### Provided records

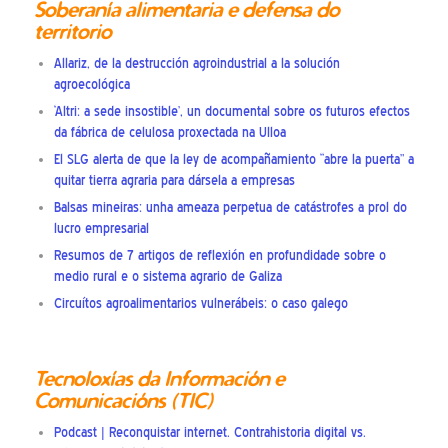
Soberanía alimentaria e defensa do
territorio
Allariz, de la destrucción agroindustrial a la solución
agroecológica
‘Altri: a sede insostible’, un documental sobre os futuros efectos
da fábrica de celulosa proxectada na Ulloa
El SLG alerta de que la ley de acompañamiento “abre la puerta” a
quitar tierra agraria para dársela a empresas
Balsas mineiras: unha ameaza perpetua de catástrofes a prol do
lucro empresarial
Resumos de 7 artigos de reflexión en profundidade sobre o
medio rural e o sistema agrario de Galiza
Circuítos agroalimentarios vulnerábeis: o caso galego
Tecnoloxías da Información e
Comunicacións (TIC)
Podcast | Reconquistar internet. Contrahistoria digital vs.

### What is being asked
Your answer should be the line with "Resumos de 7" and all lines after it in the listing above, repeated exactly. No other lines belong.

### Solved exercise
Resumos de 7 artigos de reflexión en profundidade sobre o
medio rural e o sistema agrario de Galiza
Circuítos agroalimentarios vulnerábeis: o caso galego
Tecnoloxías da Información e
Comunicacións (TIC)
Podcast | Reconquistar internet. Contrahistoria digital vs.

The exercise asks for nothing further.